Opinião
[589.] BANIF
A metáfora é a figura de estilo mais fascinante. Não pára de originar estudos académicos, da literatura à publicidade, da linguística aos estudos mediáticos. No caso da publicidade, o tema que mais me tem interessado é o da relação entre o texto verbal e a imagem quando ambos concretizam uma determinada metáfora.
A metáfora, quer dizer, uma forma de comunicação em que o significado pretendido não corresponde ao significado literal, ocorre em milhões de palavras e expressões. Algumas são tão comuns que já não damos por elas, as chamadas metáforas mortas, como "as pernas da mesa", ou "a chama" em vez de paixão, ou "asas" em vez de avião, ou "porco" por sujo ou mal comportado. A riqueza permitida por esta substituição de um termo por outro não tem limites. Há sempre novas metáforas entrando na linguagem comum. A qualidade da poesia também se avalia pela sua capacidade de inventar metáforas.
Na publicidade, as metáforas podem limitar-se ao texto verbal que acompanha uma imagem, mas as mais interessantes são as que se visualizam ou até que se completam na imagem. Um novo anúncio do BANIF recorre a uma metáfora comum no título: "500 milhões de euros para quem não baixa os braços". A expressão "baixar os braços" não é, na frase, para se entender literalmente, mas no significado metafórico de não desistir. No entanto, a fotografia que ocupa todo o anúncio mostra dois homens vestidos de operários com os braços no ar, encaminhando uma enorme peça metálica para o seu destino num armazém.

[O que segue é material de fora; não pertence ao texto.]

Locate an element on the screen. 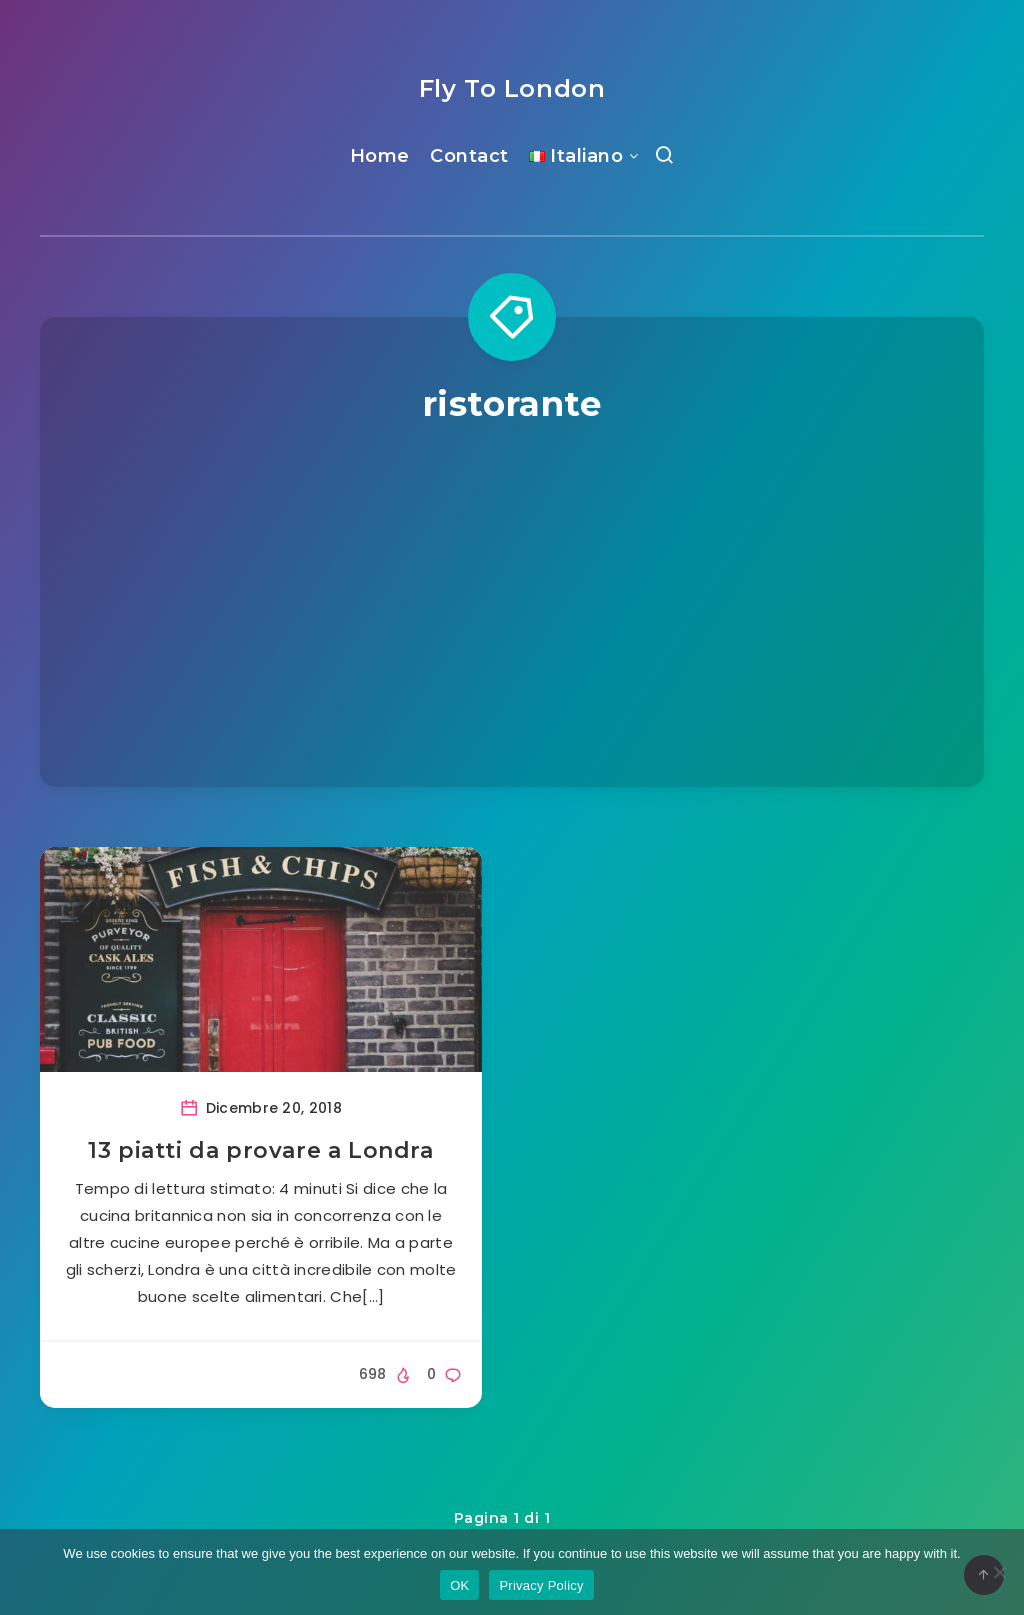 The image size is (1024, 1615). Home is located at coordinates (380, 156).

A foto mostra, portanto, alguém que "não baixa os braços" porque está a segurar o tubo metálico no seu movimento pelo ar. Na imagem não há metáfora; no texto há. O que faz a imagem? Enquanto fotografia, isto é, um simile da realidade, não pode ou dificilmente pode "ser" a metáfora. Mas ela ilustra directamente a metáfora do texto, não pelo seu significado adicional - não desistir-- mas pelo significado que já esquecemos, o de "não baixar os braços" propriamente ditos. Esta articulação entre os dois significados da metáfora - relativos ao movimento físico dos braços e à persistência - enriquece a mensagem. Em vez do efeito "trompe l'oeil", pelo qual uma imagem engana o olhar durante um pequeno lapso de tempo, esta visualização do sentido literal da frase da metáfora como que engana a linguagem verbal.

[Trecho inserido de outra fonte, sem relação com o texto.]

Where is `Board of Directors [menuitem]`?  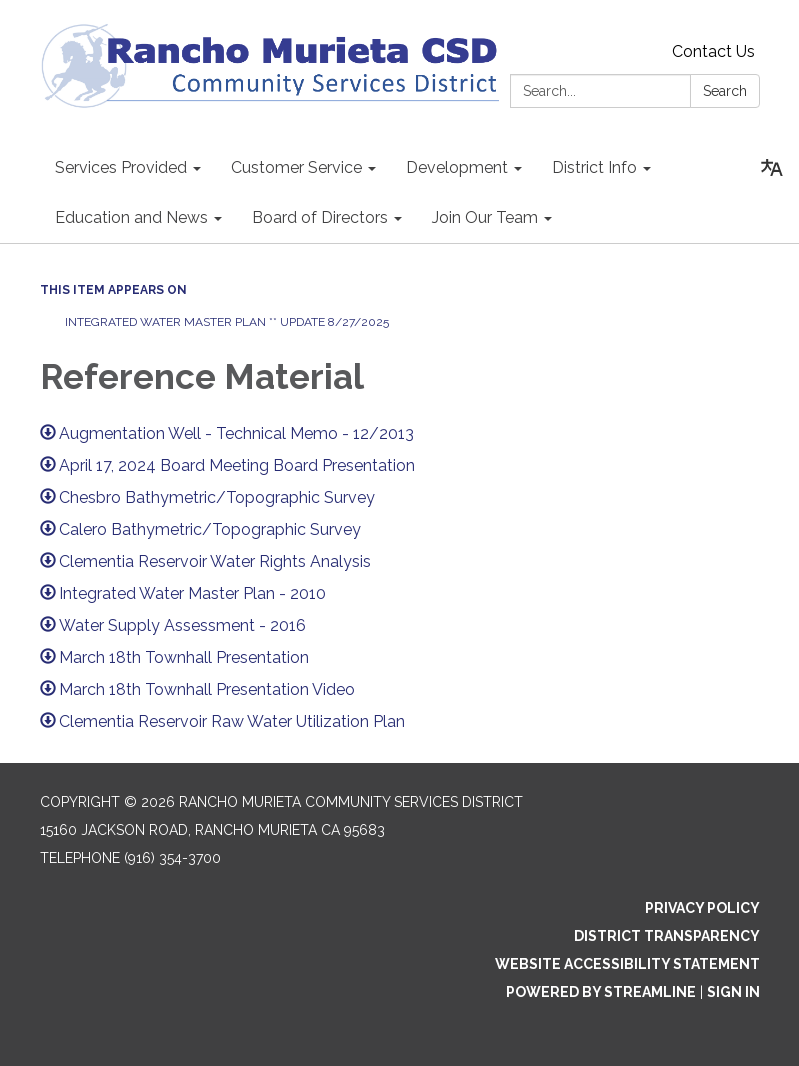 Board of Directors [menuitem] is located at coordinates (320, 217).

Os publicitários do BANIF entusiasmaram-se com a metáfora braçal e não se ficaram por aí. O texto explicativo começa com outra metáfora: "Este é o momento de arregaçar as mangas." Esta segunda metáfora já não tem correspondência visual, pois os dois operários estão com as mangas vestidas. Apesar de não ser preciso explicar metáforas, os publicitários recearam que o receptor fosse burro e não as entendesse. À maneira típica da publicidade, explicam de seguida a segunda metáfora: "Este é o momento [...] de levar os projectos para a frente."

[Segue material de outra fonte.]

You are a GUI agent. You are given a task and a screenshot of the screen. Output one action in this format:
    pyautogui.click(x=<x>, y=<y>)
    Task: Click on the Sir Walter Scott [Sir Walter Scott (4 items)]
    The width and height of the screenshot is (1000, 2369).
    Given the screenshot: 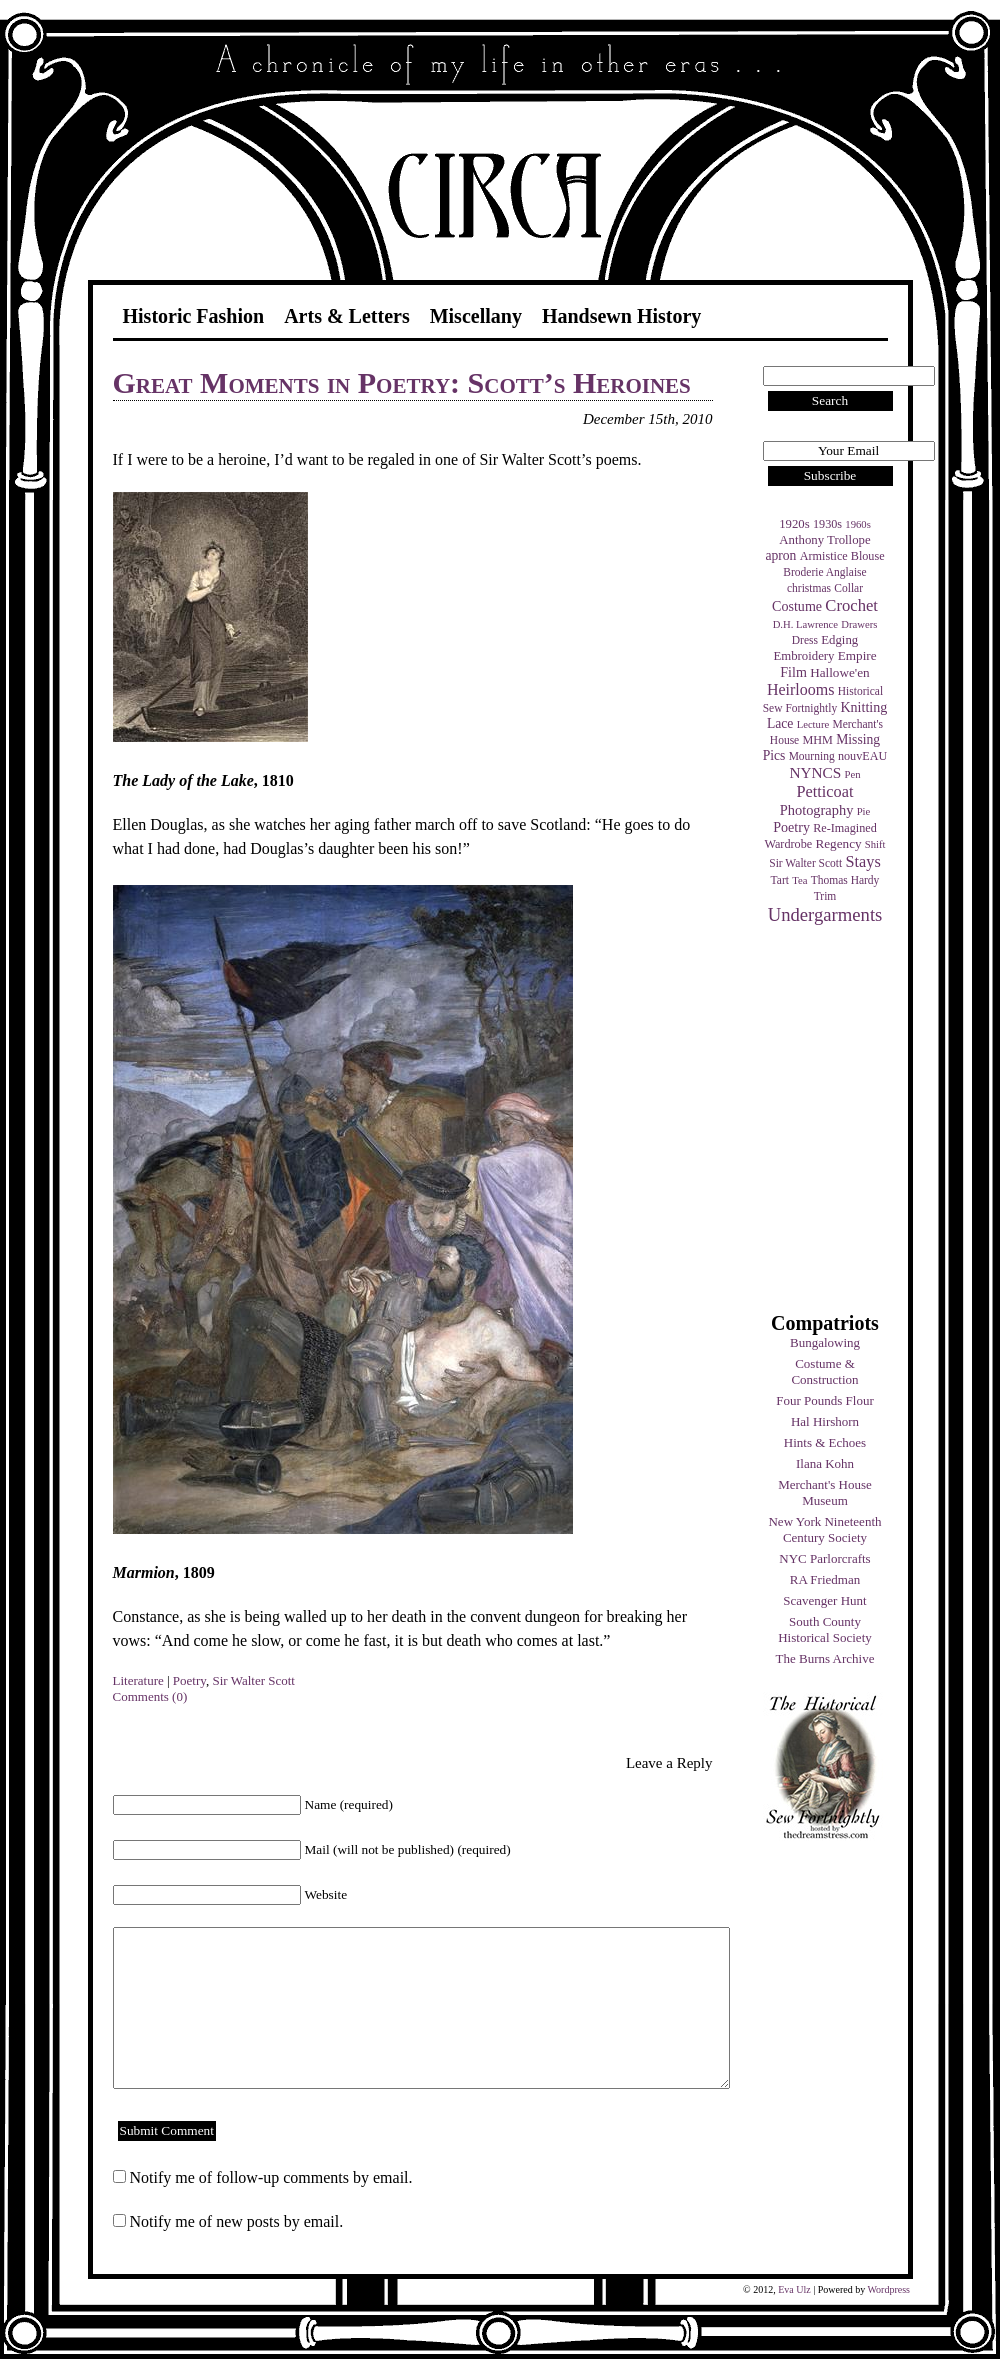 What is the action you would take?
    pyautogui.click(x=805, y=863)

A explicação da primeira metáfora ficou para o remate do texto: "Acreditamos em quem não desiste de acreditar." O principal elemento da frase é "não desiste", isto é, o significado da metáfora; mas a publicidade, com a sua obsessão em projectar sonhos nos receptores, tinha de lhe acrescentar o verbo "acreditar". O que parecia tão material - braços, mangas, projectos que avançam - passa no último segundo para a esfera da fé.